• 1 medium head green cabbage (will produce about a quart)
  • 1 tablespoon non-iodized salt (or to taste)
  • Quart sized canning jar


  1. Quarter the cabbage, remove the core, and slice the cabbage into thin strips (about 1/4″ wide). Everything will ferment at the same pace if the pieces are cut uniformly.
  2. Put 1/2 the cut cabbage in a large bowl, and sprinkle 1/2 of the salt over the top. Then put the rest of the cabbage on top & sprinkle the remaining salt. Toss well to incorporate (clean hands work best).
  3. Let sit for 1 to 2 hours, tossing it again a few times. This allows the salt to start softening the cabbage (less work for you later).
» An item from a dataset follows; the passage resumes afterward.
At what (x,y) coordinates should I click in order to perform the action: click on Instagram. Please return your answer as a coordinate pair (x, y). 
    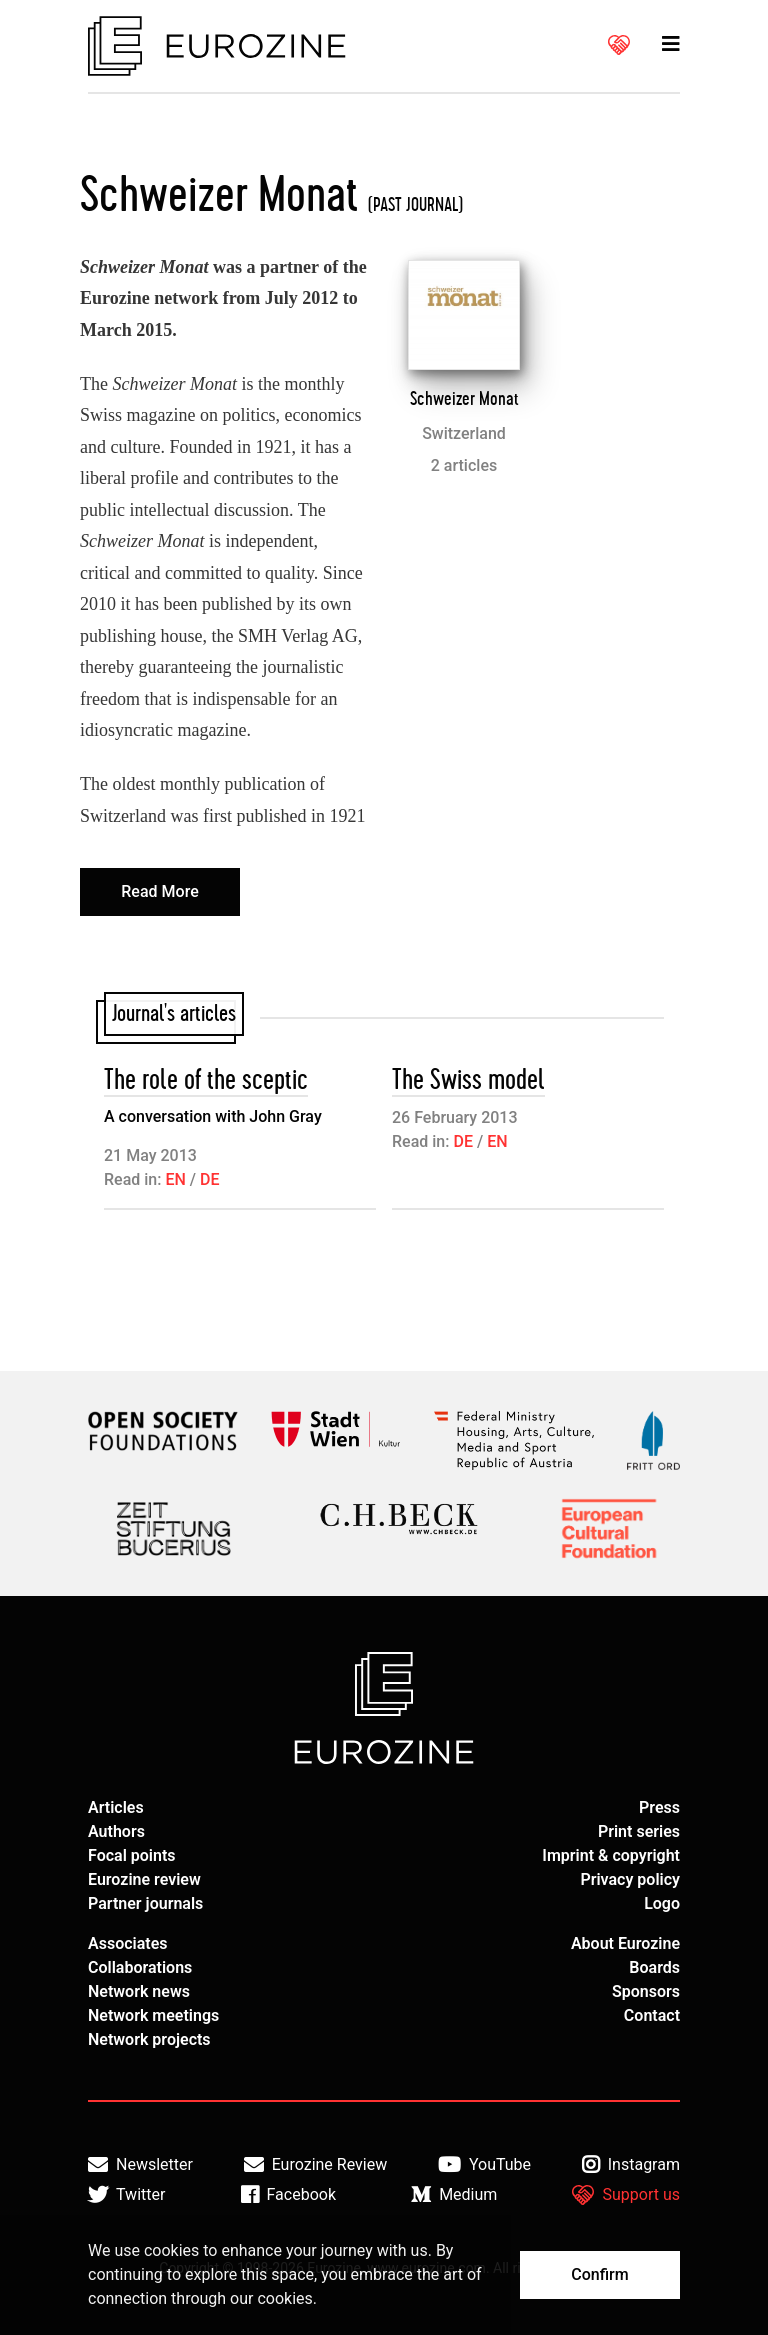     Looking at the image, I should click on (631, 2165).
Then you can start working it to help release juices. You can use any tool you'd like- wooden spoon, sauerkraut pounder, or better yet your hands! Smash/crush/squeeze it until a good amount of juices are in the bottom of the bowl. Older, drier cabbage can take longer, and could require the addition of brine if enough juices don't accumulate.
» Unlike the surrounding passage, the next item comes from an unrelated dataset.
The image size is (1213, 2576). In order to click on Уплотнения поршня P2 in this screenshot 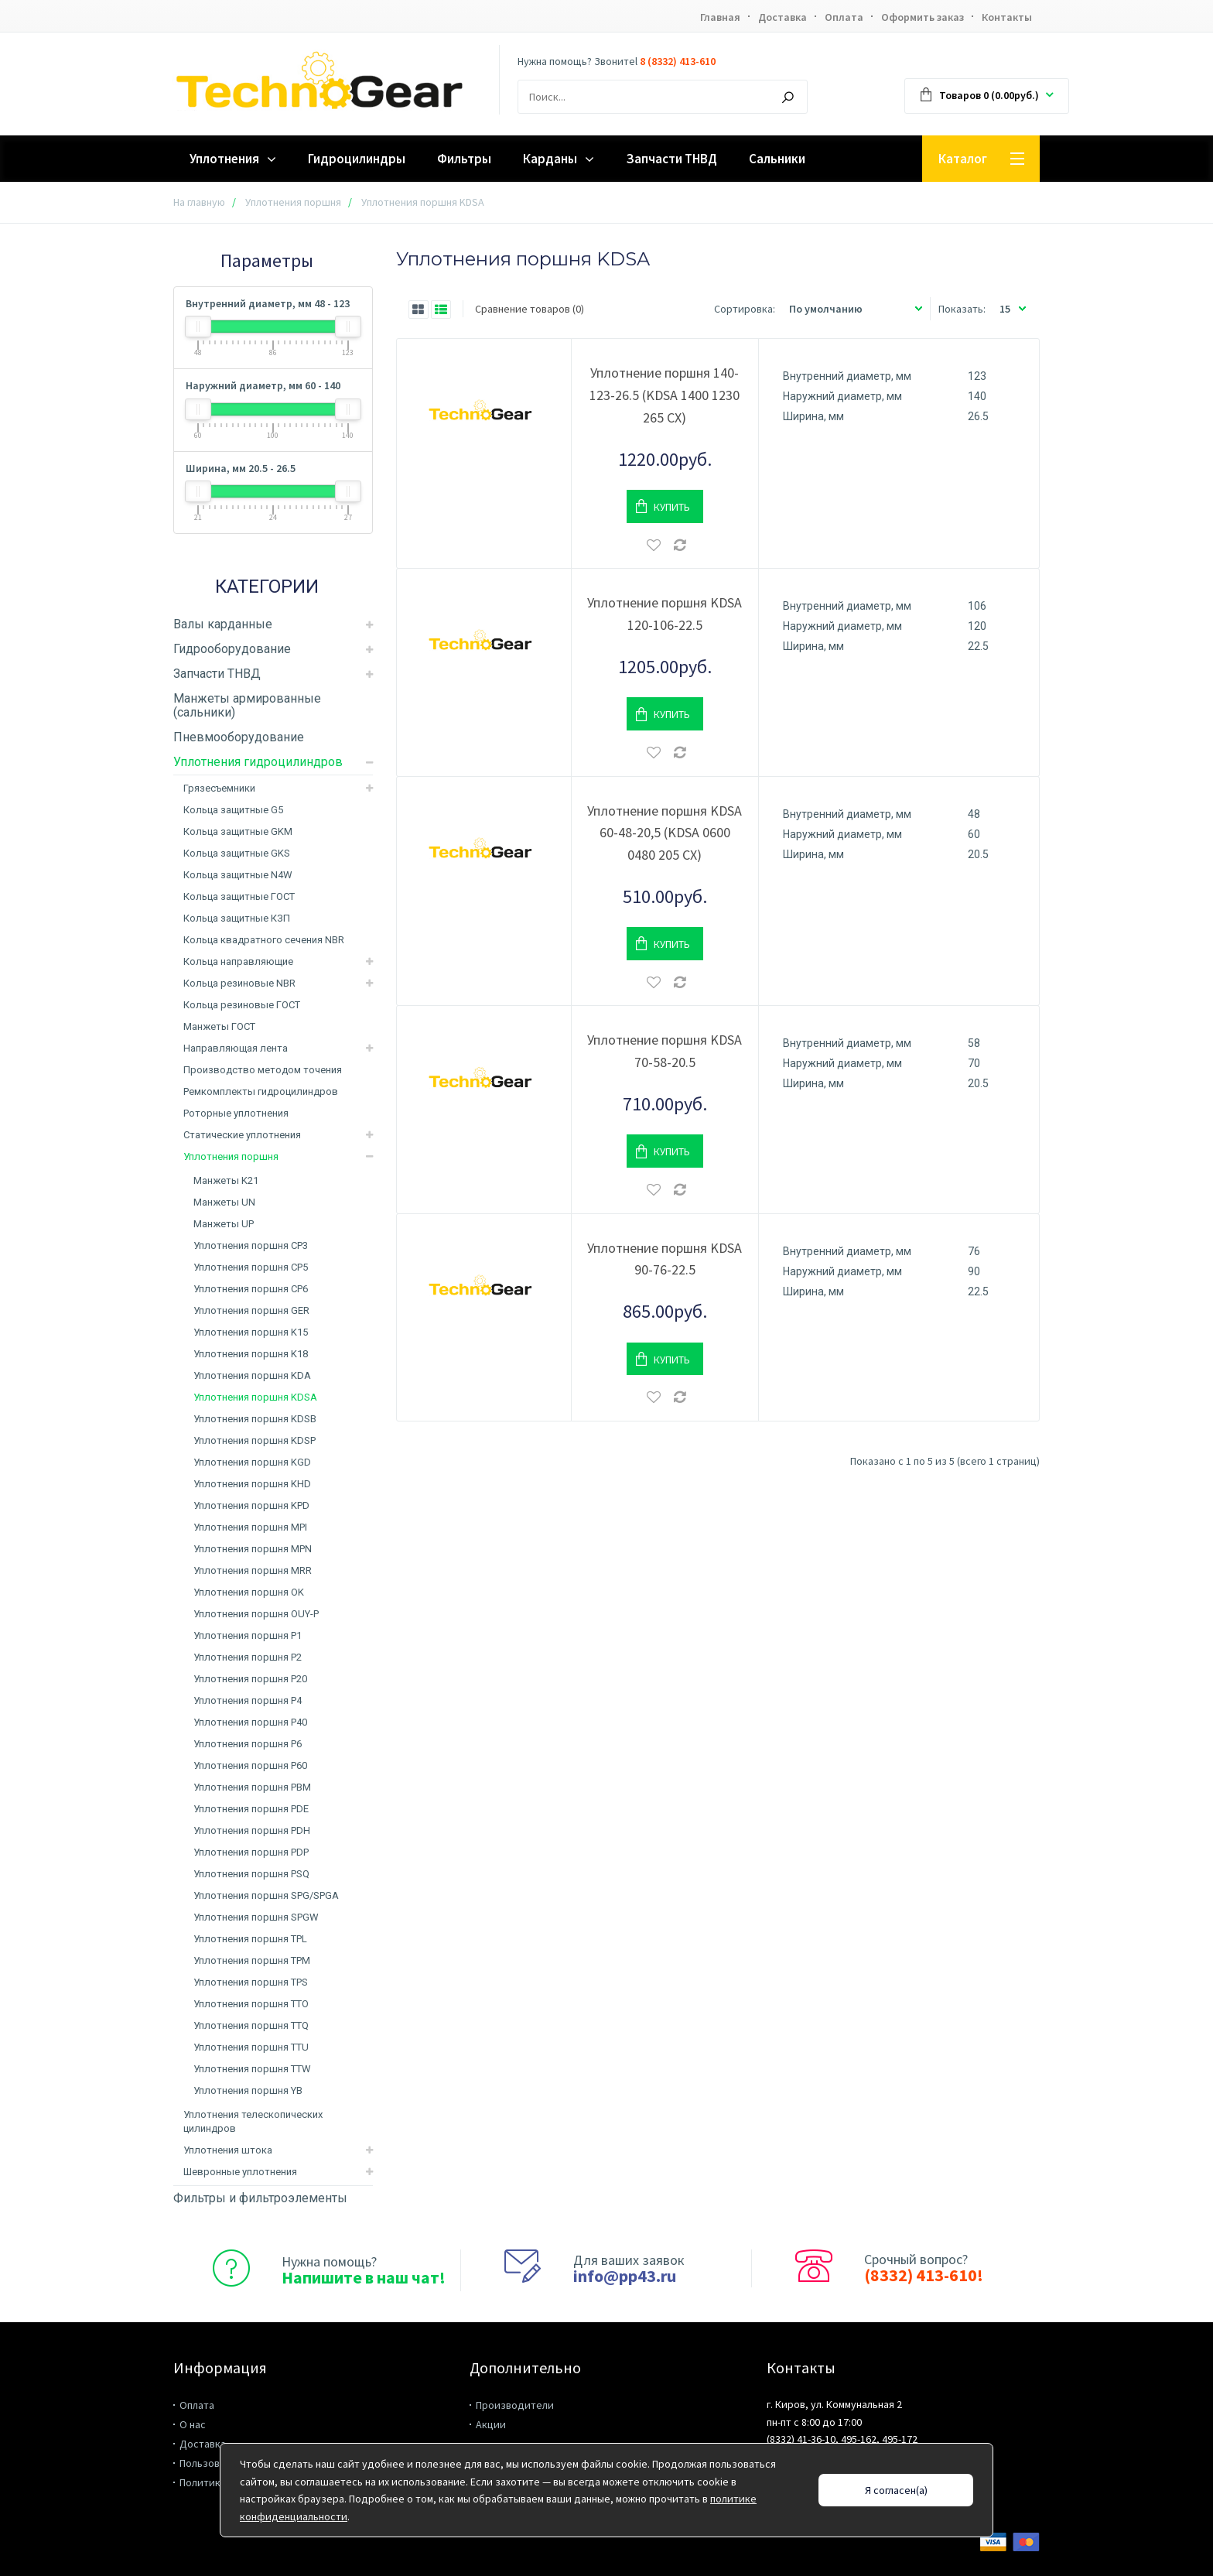 , I will do `click(247, 1657)`.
  4. Taste the cabbage for saltiness. Once all the salt has incorporated, this is exactly how salty your finished kraut will be. If more salt is needed, sprinkle in a little more & work it in. Just remember- you can add more, but you can't "unsalt" it once it's in there.
  5. When you have plenty of juices, start filling your jar with cabbage. Tamp down as you go, using a wooden spoon, pounder or your fist (don't get your hand stuck!). This will eliminate air pockets. Fill the jar, leaving about 2 inches headspace from cabbage level. There should be enough liquid to cover the cabbage. If not, you can add a little brine (1 tbsp. salt to 1 quart water, dissolved- save remainder for future use) to cover, leaving 1 inch headspace. Keep in mind that this will increase the saltiness. Don't overfill your jar.
  6. While fermenting, be sure that air can't get to your cabbage. Gases need to escape, but air can introduce mold if your cabbage isn't submerged. You can 1) weight it down to keep below liquid, 2) use an airlock, 3) use a canning lid & ring (but DON'T FORGET to burp the jar to release gases daily!).
  7. Allow to ferment at room temp (68 to 78 is ideal) for about 7 days. Taste after 4-5 days, particularly if it's warm weather. It's ready when the crunch is just right for you. The longer it goes, the softer it will be. The warmer it is, the faster it will ferment.
  8. When finished, seal with a tight lid & store in the fridge forever (well, not forever, but up to a year is fine, as long as no mold is present).